The Reserve Bank of India (RBI) has warned that cryptocurrency poses multiple risks to the country’s financial stability. The apex bank stated that cryptocurrencies are prone to frauds and extreme price volatility, stressing that “cryptocurrencies pose immediate threats to customer protection and anti-money laundering (AML)/countering terrorism financing (CFT).”
Reserve Financial Institution of India, the country’s central financial institution, released its biannual Monetary Stability Report (FSR) last week. A section of the 144-page document examines “non-public cryptocurrency dangers.” The time period “non-public” refers to all cryptocurrencies that aren’t issued by the RBI, such as bitcoin and ether.
The central financial institution wrote: Regulations and governments have been alerted to the dangers of personal cryptocurrencies due to their proliferation throughout the globe.
The RBI has warned that non-public cryptocurrencies pose a danger to consumer safety and anti-money laundering (AML) / countering the financing of terrorism (CFT).
The central bank additionally noted: “In addition to fraud, they are additionally prone to excessive value volatility, given their highly speculative nature”. Capital circulation, monetary and macroeconomic stability, financial coverage transmission, and forex substitution comprise longer-term considerations.
The report also referenced the findings of the Monetary Motion Activity Pressure (FATF). “The digital asset ecosystem has seen the rise of anonymity-enhanced cryptocurrencies (AECs), Decentralized exchanges, mixers, tumblers, privateness wallets, and other products and services that permit or enable diminished transparency and enhanced obfuscation of monetary flows.”
The RBI emphasized: Illicit financing continues to evolve, as does the use of virtual-to-virtual schemes that attempt to further muddy transactions in a relatively simple, low-cost, and nameless manner.
The RBI noted that the market capitalization of the top 100 cryptocurrencies is now $2.8 trillion, and warned that “in the EMEs that may be subject to capital controls, free access to crypto assets by residents could undermine the framework for capital regulation”.
The Central Bank of India also addressed decentralized finance (Defi), which has “recently been flagged by the Bank for International Settlements (BIS) as having the risk of concentration of power,” the Indian central bank noted,
It added, “Fast progress in decentralized finance (Defi) is mainly geared towards a hypothesis, investing, and arbitraging in crypto property, rather than towards the development of the actual financial system”.

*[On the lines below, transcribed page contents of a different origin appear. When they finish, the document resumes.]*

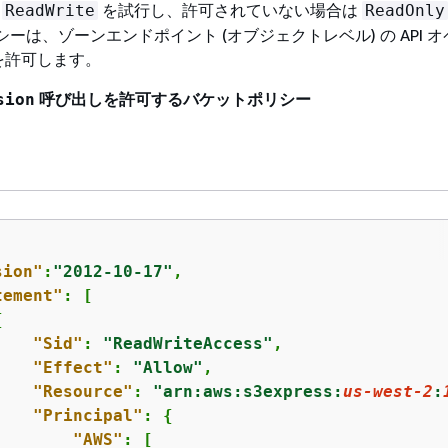
に
を試行し、許可されていない場合は
ReadWrite
ReadOnly
シーは、ゾーンエンドポイント (オブジェクトレベル) の API 
を許可します。
呼び出しを許可するバケットポリシー
sion
sion"
:
"2012-10-17"
,

tement"
: [

{
"Sid"
: 
"ReadWriteAccess"
,

"Effect"
: 
"Allow"
,

"Resource"
: 
"arn:aws:s3express:
us-west-2
:
"Principal"
: 
{
"AWS"
: [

Additionally, the RBI stressed that the limitation of AML and know-your-customer (KYC) provisions, “along with transaction anonymity, exposes DFI to unlawful actions and market manipulation, as well as posing monetary stability concerns.”
It has repeatedly stated that it has fundamental and critical concerns about cryptocurrencies. The RBI called on the government to completely ban cryptocurrency at the central board of administrators meeting, stating that a partial ban would not work.
The Indian authorities have delayed a cryptocurrency invoice. During the winter session of parliament, a bill was supposed to be discussed, but it was not. The federal government appears to be reworking the bill at the moment.